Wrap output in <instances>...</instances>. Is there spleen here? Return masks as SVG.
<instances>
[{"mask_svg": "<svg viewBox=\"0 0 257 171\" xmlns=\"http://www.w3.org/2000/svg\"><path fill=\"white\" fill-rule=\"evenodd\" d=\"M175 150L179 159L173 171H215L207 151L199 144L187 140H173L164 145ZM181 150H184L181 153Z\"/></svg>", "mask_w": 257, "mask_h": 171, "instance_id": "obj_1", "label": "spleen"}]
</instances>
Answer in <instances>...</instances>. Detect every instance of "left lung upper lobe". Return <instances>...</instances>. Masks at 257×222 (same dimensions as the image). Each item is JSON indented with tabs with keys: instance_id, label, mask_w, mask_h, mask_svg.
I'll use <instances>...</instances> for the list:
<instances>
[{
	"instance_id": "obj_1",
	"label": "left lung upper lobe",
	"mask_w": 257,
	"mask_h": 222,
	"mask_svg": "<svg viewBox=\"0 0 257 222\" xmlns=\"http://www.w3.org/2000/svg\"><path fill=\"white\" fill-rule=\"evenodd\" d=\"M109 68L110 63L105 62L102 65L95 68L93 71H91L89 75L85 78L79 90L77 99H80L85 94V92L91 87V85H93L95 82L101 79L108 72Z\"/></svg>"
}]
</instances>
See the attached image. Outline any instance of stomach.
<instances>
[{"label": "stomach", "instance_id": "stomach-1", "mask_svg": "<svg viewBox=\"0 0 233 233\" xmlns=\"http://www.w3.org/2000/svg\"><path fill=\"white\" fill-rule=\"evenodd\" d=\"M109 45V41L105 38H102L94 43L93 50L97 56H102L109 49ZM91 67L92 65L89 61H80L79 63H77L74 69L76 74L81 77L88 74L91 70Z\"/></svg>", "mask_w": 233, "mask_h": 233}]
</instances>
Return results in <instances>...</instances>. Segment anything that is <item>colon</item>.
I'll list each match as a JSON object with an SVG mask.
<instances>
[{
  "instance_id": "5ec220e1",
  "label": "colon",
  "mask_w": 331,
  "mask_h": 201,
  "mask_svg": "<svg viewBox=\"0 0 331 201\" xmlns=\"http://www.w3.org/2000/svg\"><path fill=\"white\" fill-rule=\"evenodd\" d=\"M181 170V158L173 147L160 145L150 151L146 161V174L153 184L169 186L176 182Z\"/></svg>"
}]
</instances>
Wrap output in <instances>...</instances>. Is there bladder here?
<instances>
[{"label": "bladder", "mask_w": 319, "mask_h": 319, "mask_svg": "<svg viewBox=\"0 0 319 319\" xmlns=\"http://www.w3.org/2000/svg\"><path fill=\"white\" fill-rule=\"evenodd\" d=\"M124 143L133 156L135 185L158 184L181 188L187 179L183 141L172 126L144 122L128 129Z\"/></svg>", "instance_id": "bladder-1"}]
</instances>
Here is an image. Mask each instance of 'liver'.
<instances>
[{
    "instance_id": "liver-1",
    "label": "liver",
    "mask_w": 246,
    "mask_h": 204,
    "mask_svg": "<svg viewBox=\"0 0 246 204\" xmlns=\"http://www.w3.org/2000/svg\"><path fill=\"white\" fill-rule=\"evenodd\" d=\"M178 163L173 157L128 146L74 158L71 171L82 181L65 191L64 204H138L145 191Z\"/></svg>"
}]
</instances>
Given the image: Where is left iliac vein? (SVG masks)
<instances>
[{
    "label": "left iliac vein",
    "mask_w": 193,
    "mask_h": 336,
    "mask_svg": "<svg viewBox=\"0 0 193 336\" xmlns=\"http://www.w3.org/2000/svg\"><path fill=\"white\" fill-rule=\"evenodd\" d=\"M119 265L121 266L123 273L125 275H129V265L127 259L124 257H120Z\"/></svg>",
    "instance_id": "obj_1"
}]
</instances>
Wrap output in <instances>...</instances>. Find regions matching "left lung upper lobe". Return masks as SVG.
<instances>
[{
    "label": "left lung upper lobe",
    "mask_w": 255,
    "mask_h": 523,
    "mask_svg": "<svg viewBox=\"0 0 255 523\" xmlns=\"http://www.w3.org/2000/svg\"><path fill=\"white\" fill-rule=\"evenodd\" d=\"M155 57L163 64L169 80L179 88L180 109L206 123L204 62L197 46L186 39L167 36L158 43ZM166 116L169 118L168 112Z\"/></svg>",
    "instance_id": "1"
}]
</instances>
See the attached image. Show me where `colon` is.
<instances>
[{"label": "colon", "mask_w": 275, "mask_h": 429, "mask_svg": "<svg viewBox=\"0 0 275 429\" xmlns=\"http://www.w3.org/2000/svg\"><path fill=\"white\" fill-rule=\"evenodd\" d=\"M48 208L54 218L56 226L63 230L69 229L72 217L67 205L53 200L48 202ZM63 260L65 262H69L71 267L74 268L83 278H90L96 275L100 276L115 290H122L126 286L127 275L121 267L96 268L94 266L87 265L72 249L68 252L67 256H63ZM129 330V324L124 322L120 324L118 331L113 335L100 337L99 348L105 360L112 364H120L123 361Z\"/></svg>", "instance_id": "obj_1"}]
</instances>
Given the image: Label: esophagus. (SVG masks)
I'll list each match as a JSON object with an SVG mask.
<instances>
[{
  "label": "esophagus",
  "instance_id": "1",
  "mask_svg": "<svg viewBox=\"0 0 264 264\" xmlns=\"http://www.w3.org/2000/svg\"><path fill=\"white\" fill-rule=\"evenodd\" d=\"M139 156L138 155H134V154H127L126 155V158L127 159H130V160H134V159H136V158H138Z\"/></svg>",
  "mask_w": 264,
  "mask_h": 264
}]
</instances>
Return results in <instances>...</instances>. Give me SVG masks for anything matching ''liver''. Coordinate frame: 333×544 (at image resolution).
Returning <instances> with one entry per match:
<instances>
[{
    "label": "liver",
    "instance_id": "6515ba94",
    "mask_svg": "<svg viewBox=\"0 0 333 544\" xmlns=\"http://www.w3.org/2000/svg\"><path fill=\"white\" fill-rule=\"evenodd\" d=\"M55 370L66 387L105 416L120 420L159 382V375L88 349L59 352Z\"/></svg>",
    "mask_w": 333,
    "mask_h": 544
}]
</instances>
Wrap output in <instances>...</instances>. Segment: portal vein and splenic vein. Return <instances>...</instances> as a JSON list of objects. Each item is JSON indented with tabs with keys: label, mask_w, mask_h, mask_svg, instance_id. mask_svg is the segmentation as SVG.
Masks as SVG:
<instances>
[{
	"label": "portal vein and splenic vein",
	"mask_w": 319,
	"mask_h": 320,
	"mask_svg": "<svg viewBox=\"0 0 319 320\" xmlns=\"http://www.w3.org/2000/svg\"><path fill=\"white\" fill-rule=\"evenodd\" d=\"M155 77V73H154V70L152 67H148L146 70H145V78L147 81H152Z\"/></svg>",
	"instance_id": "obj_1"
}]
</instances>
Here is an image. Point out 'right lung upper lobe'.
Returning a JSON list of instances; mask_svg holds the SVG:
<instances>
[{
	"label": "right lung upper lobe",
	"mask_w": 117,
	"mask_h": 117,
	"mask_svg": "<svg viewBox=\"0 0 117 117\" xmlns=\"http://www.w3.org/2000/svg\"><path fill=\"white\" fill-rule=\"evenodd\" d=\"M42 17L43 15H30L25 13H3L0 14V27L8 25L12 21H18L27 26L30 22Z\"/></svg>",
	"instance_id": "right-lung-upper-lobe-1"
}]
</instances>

» **What you should do**:
Would you please transcribe the records above in full and exactly?

» **Solution**:
Wrap output in <instances>...</instances>. Is there spleen here? Return masks as SVG.
<instances>
[{"mask_svg": "<svg viewBox=\"0 0 257 171\" xmlns=\"http://www.w3.org/2000/svg\"><path fill=\"white\" fill-rule=\"evenodd\" d=\"M175 150L179 159L173 171H215L207 151L199 144L187 140H173L164 145ZM181 150H184L181 153Z\"/></svg>", "mask_w": 257, "mask_h": 171, "instance_id": "obj_1", "label": "spleen"}]
</instances>
Answer in <instances>...</instances>. Detect every instance of "left lung upper lobe". Return <instances>...</instances>. Masks at 257×222 (same dimensions as the image). Each item is JSON indented with tabs with keys: instance_id, label, mask_w, mask_h, mask_svg.
I'll use <instances>...</instances> for the list:
<instances>
[{
	"instance_id": "obj_1",
	"label": "left lung upper lobe",
	"mask_w": 257,
	"mask_h": 222,
	"mask_svg": "<svg viewBox=\"0 0 257 222\" xmlns=\"http://www.w3.org/2000/svg\"><path fill=\"white\" fill-rule=\"evenodd\" d=\"M109 68L110 63L105 62L102 65L95 68L93 71H91L89 75L85 78L79 90L77 99H80L85 94V92L91 87V85H93L95 82L101 79L108 72Z\"/></svg>"
}]
</instances>
See the attached image. Outline any instance of stomach.
<instances>
[{"label": "stomach", "instance_id": "stomach-1", "mask_svg": "<svg viewBox=\"0 0 233 233\" xmlns=\"http://www.w3.org/2000/svg\"><path fill=\"white\" fill-rule=\"evenodd\" d=\"M109 45V41L105 38H102L94 43L93 50L97 56H102L109 49ZM91 67L92 65L89 61H80L79 63H77L74 69L76 74L81 77L88 74L91 70Z\"/></svg>", "mask_w": 233, "mask_h": 233}]
</instances>
Return results in <instances>...</instances>. Segment anything that is <item>colon</item>.
I'll list each match as a JSON object with an SVG mask.
<instances>
[{
  "instance_id": "5ec220e1",
  "label": "colon",
  "mask_w": 331,
  "mask_h": 201,
  "mask_svg": "<svg viewBox=\"0 0 331 201\" xmlns=\"http://www.w3.org/2000/svg\"><path fill=\"white\" fill-rule=\"evenodd\" d=\"M181 170V158L173 147L160 145L150 151L146 161V174L153 184L169 186L176 182Z\"/></svg>"
}]
</instances>
Wrap output in <instances>...</instances>. Is there bladder here?
<instances>
[{"label": "bladder", "mask_w": 319, "mask_h": 319, "mask_svg": "<svg viewBox=\"0 0 319 319\" xmlns=\"http://www.w3.org/2000/svg\"><path fill=\"white\" fill-rule=\"evenodd\" d=\"M124 143L133 156L135 185L158 184L181 188L187 179L183 141L172 126L144 122L128 129Z\"/></svg>", "instance_id": "bladder-1"}]
</instances>
Here is an image. Mask each instance of 'liver'.
<instances>
[{
    "instance_id": "liver-1",
    "label": "liver",
    "mask_w": 246,
    "mask_h": 204,
    "mask_svg": "<svg viewBox=\"0 0 246 204\" xmlns=\"http://www.w3.org/2000/svg\"><path fill=\"white\" fill-rule=\"evenodd\" d=\"M178 163L173 157L128 146L74 158L71 171L82 181L65 191L64 204H138L145 191Z\"/></svg>"
}]
</instances>
Given the image: Where is left iliac vein? (SVG masks)
<instances>
[{
    "label": "left iliac vein",
    "mask_w": 193,
    "mask_h": 336,
    "mask_svg": "<svg viewBox=\"0 0 193 336\" xmlns=\"http://www.w3.org/2000/svg\"><path fill=\"white\" fill-rule=\"evenodd\" d=\"M119 265L121 266L123 273L125 275H129V265L127 259L124 257H120Z\"/></svg>",
    "instance_id": "obj_1"
}]
</instances>
Wrap output in <instances>...</instances>. Find regions matching "left lung upper lobe". Return masks as SVG.
<instances>
[{
    "label": "left lung upper lobe",
    "mask_w": 255,
    "mask_h": 523,
    "mask_svg": "<svg viewBox=\"0 0 255 523\" xmlns=\"http://www.w3.org/2000/svg\"><path fill=\"white\" fill-rule=\"evenodd\" d=\"M155 57L163 64L169 80L179 88L180 109L206 123L204 62L197 46L186 39L167 36L158 43ZM166 116L169 118L168 112Z\"/></svg>",
    "instance_id": "1"
}]
</instances>
See the attached image. Show me where `colon` is.
<instances>
[{"label": "colon", "mask_w": 275, "mask_h": 429, "mask_svg": "<svg viewBox=\"0 0 275 429\" xmlns=\"http://www.w3.org/2000/svg\"><path fill=\"white\" fill-rule=\"evenodd\" d=\"M48 208L54 218L56 226L63 230L69 229L72 217L67 205L53 200L48 202ZM63 260L65 262H69L71 267L74 268L83 278H90L96 275L100 276L115 290H122L126 286L127 275L121 267L96 268L94 266L87 265L72 249L68 252L67 256H63ZM129 330V324L124 322L120 324L118 331L113 335L100 337L99 348L105 360L112 364H120L123 361Z\"/></svg>", "instance_id": "obj_1"}]
</instances>
Given the image: Label: esophagus. (SVG masks)
I'll list each match as a JSON object with an SVG mask.
<instances>
[{
  "label": "esophagus",
  "instance_id": "1",
  "mask_svg": "<svg viewBox=\"0 0 264 264\" xmlns=\"http://www.w3.org/2000/svg\"><path fill=\"white\" fill-rule=\"evenodd\" d=\"M139 156L138 155H134V154H127L126 155V158L127 159H130V160H134V159H136V158H138Z\"/></svg>",
  "mask_w": 264,
  "mask_h": 264
}]
</instances>
Return results in <instances>...</instances>. Give me SVG masks for anything matching ''liver''. Coordinate frame: 333×544 (at image resolution).
Returning <instances> with one entry per match:
<instances>
[{
    "label": "liver",
    "instance_id": "6515ba94",
    "mask_svg": "<svg viewBox=\"0 0 333 544\" xmlns=\"http://www.w3.org/2000/svg\"><path fill=\"white\" fill-rule=\"evenodd\" d=\"M55 370L66 387L105 416L120 420L159 382V375L88 349L59 352Z\"/></svg>",
    "mask_w": 333,
    "mask_h": 544
}]
</instances>
Wrap output in <instances>...</instances>. Segment: portal vein and splenic vein. Return <instances>...</instances> as a JSON list of objects. Each item is JSON indented with tabs with keys: label, mask_w, mask_h, mask_svg, instance_id. mask_svg is the segmentation as SVG.
Masks as SVG:
<instances>
[{
	"label": "portal vein and splenic vein",
	"mask_w": 319,
	"mask_h": 320,
	"mask_svg": "<svg viewBox=\"0 0 319 320\" xmlns=\"http://www.w3.org/2000/svg\"><path fill=\"white\" fill-rule=\"evenodd\" d=\"M155 77V73H154V70L152 67H148L146 70H145V78L147 81H152Z\"/></svg>",
	"instance_id": "obj_1"
}]
</instances>
Here is an image. Point out 'right lung upper lobe'.
Returning a JSON list of instances; mask_svg holds the SVG:
<instances>
[{
	"label": "right lung upper lobe",
	"mask_w": 117,
	"mask_h": 117,
	"mask_svg": "<svg viewBox=\"0 0 117 117\" xmlns=\"http://www.w3.org/2000/svg\"><path fill=\"white\" fill-rule=\"evenodd\" d=\"M42 17L43 15H30L25 13H3L0 14V27L8 25L12 21H18L27 26L30 22Z\"/></svg>",
	"instance_id": "right-lung-upper-lobe-1"
}]
</instances>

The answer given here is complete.